Build-up of linearly arranged orthophosphate units, polyphosphate (polyP) is a molecule of many functions. For instance, in mammalian cells it was shown to have a role in blood clotting, apoptosis, DNA repair, immune response and cancer. Recently our lab was able to identify that polyP is a potential modifier of neurodegenerative diseases including Alzheimer’s disease (AD) and Parkinson’s disease (PD). The diseases have little in common apart from the fact that they occur later in life and that they are caused by amyloidogenic proteins (amyloid beta and Tau, and alpha-synuclein, respectively). The shared fiber formation mechanism of these proteins starts with the unfolding of the native monomer. These unfolded peptides form intermediate oligomers and protofibrils and eventually mature fibers. Most recent work shows the intermediate oligomers and protofibrils to be the toxic species that leads to apoptosis of neuronal cells.
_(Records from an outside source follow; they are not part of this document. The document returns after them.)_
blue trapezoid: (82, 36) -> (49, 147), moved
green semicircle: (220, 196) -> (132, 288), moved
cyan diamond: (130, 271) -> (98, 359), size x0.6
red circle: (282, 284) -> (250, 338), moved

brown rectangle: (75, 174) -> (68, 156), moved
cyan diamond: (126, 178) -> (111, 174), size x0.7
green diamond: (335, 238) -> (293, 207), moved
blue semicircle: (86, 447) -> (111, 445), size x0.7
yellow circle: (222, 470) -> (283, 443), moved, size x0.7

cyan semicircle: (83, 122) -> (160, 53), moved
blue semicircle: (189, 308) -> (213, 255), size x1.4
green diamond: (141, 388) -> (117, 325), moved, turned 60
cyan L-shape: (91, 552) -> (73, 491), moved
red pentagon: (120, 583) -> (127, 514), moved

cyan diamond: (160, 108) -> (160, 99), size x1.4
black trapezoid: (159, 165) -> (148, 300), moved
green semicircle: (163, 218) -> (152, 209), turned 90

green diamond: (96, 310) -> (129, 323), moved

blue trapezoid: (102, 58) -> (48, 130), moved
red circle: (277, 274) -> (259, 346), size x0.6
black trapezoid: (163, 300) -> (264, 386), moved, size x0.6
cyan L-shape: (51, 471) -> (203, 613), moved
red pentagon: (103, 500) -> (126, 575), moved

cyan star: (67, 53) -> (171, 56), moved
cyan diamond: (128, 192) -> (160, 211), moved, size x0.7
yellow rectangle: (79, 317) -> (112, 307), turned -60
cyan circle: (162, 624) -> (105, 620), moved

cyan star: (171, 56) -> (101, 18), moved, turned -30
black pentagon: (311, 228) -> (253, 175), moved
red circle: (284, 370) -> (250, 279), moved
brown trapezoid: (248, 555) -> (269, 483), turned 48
Our lab was able to show that polyP significantly accelerates the fiber formation process of Aβ and Tau (AD) as well as of α-synuclein (PD) and protects neuronal cells in cell culture from their toxic effect. Based on these findings we believe that polyP might decrease or diminish toxicity by clearing the cell of the toxic intermediate species. Arthur Kornberg- the pioneer in the polyphosphate field- identified that polyP levels are present in the brain between 25 to 120 µM (per Pi). Recent work shows that these levels decrease with aging raising the hypothesis that polyP might be a physiologically relevant modifier of neurodegeneration and that restoration of polyP levels in older individuals might be beneficial for the progression or outcome of the disease.
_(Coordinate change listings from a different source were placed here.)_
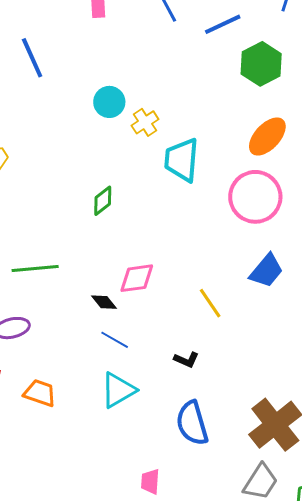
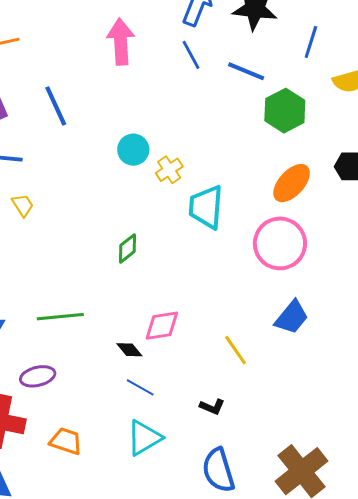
blue line: (223, 24) -> (246, 71), turned 48

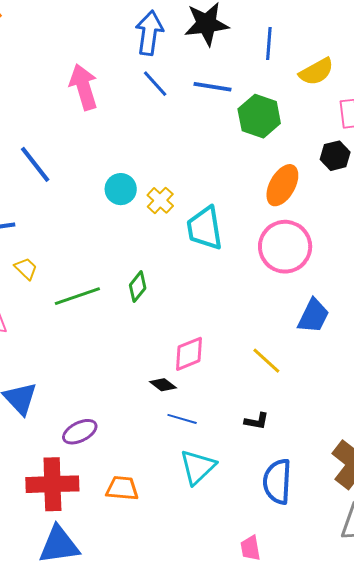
green line: (60, 317) -> (77, 296), moved
blue semicircle: (218, 470) -> (277, 481), turned 33

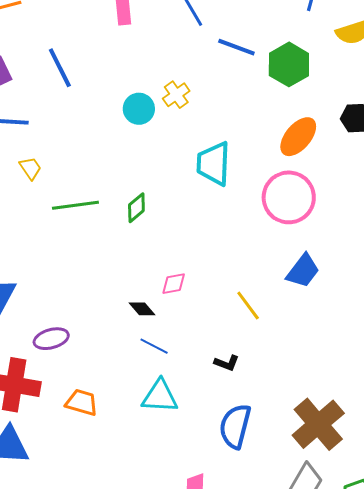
blue line: (212, 87) -> (236, 47), moved
yellow cross: (160, 200) -> (176, 95), moved
pink diamond: (189, 354) -> (174, 284), size x0.7
cyan triangle: (198, 467) -> (160, 396), turned 36

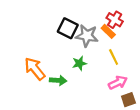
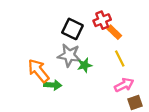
red cross: (115, 20) -> (102, 20), moved, turned 35
gray star: (87, 36) -> (69, 55), moved
green arrow: (58, 80) -> (53, 85), moved

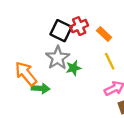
red cross: (102, 20) -> (79, 26), moved
gray star: (69, 55) -> (58, 58), turned 30

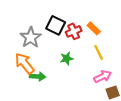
red cross: (79, 26) -> (74, 31), moved
gray star: (58, 58) -> (31, 37), moved

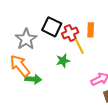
orange rectangle: (94, 28) -> (91, 30), turned 48
yellow line: (99, 52) -> (79, 46), moved

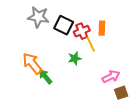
gray star: (26, 39) -> (38, 17), moved, turned -30
green arrow: (33, 79) -> (45, 77), turned -133

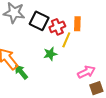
yellow line: (91, 44) -> (66, 40), turned 49

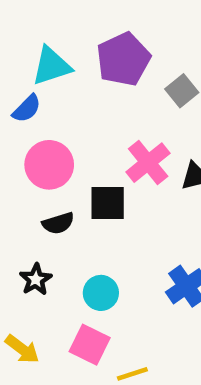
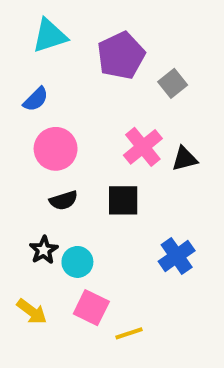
cyan triangle: (51, 66) -> (50, 36), moved
black square: (108, 203) -> (123, 200), moved
cyan circle: (101, 293) -> (77, 262), moved

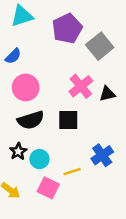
gray square: (173, 83) -> (100, 46), size x1.5
black semicircle: (64, 200) -> (31, 120), size x1.5
yellow line: (129, 333) -> (72, 172), moved

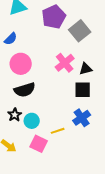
black square: (68, 120) -> (83, 90), moved

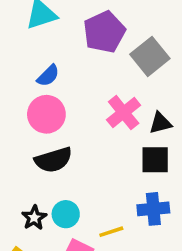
blue semicircle: (11, 39) -> (48, 76), moved
black star: (15, 115) -> (34, 218), moved
blue cross: (82, 118) -> (153, 209), turned 30

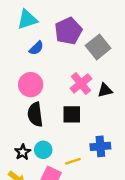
blue semicircle: (48, 76) -> (36, 48), moved
black semicircle: (53, 160) -> (35, 114), turned 100
black square: (155, 160) -> (72, 114), moved

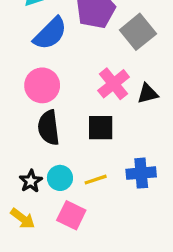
blue semicircle: (36, 48) -> (50, 33), size x1.6
yellow line: (73, 161) -> (96, 180), moved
In order to further test this hypothesis we are currently working on identifying the underlying mechanism of how polyP is able to accelerate the fiber formation of the Aβ, Tau and α-synuclein peptides, that have structurally and sequentially little in common. In cell culture we try to test how polyP is able to protect neuronal cells against the toxicity of amyloids. In collaboration with the Galvan lab, we are also examining histological and behavioral changes in the brains of AD model mice in the presence of exogenous polyP. In human brain tissue samples of asymptomatic AD, symptomatic AD and age-matched control patients, we are also comparing the amount and length of polyP present in different brain regions with the presence of amyloid plaques and recorded AD symptom severity.